Action item: Among the records below, how many lines contain the word "Cestovní"? The answer is a single number.

[Opening Recorded information section]

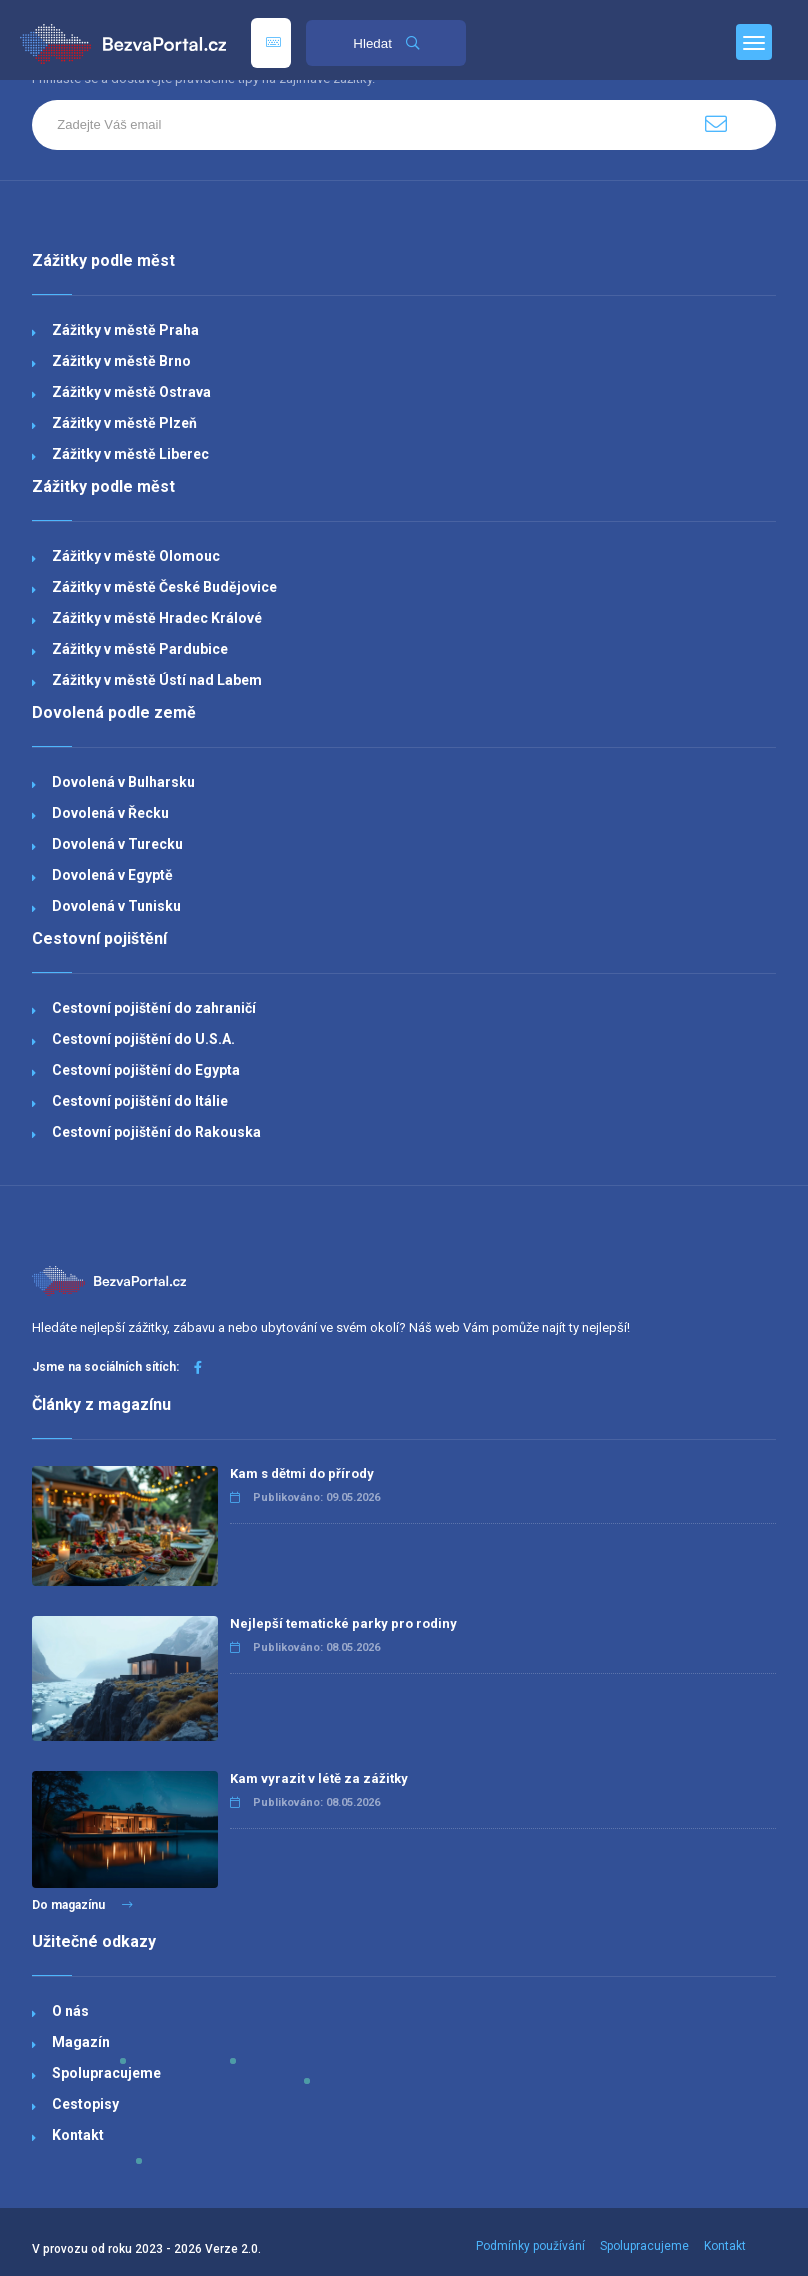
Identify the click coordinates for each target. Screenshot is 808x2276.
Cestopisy (85, 2104)
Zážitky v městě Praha (125, 330)
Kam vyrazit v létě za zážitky (319, 1778)
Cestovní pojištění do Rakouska (156, 1132)
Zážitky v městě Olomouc (136, 556)
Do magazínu (82, 1905)
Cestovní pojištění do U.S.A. (143, 1039)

[Closing Recorded information section]

Response box: 2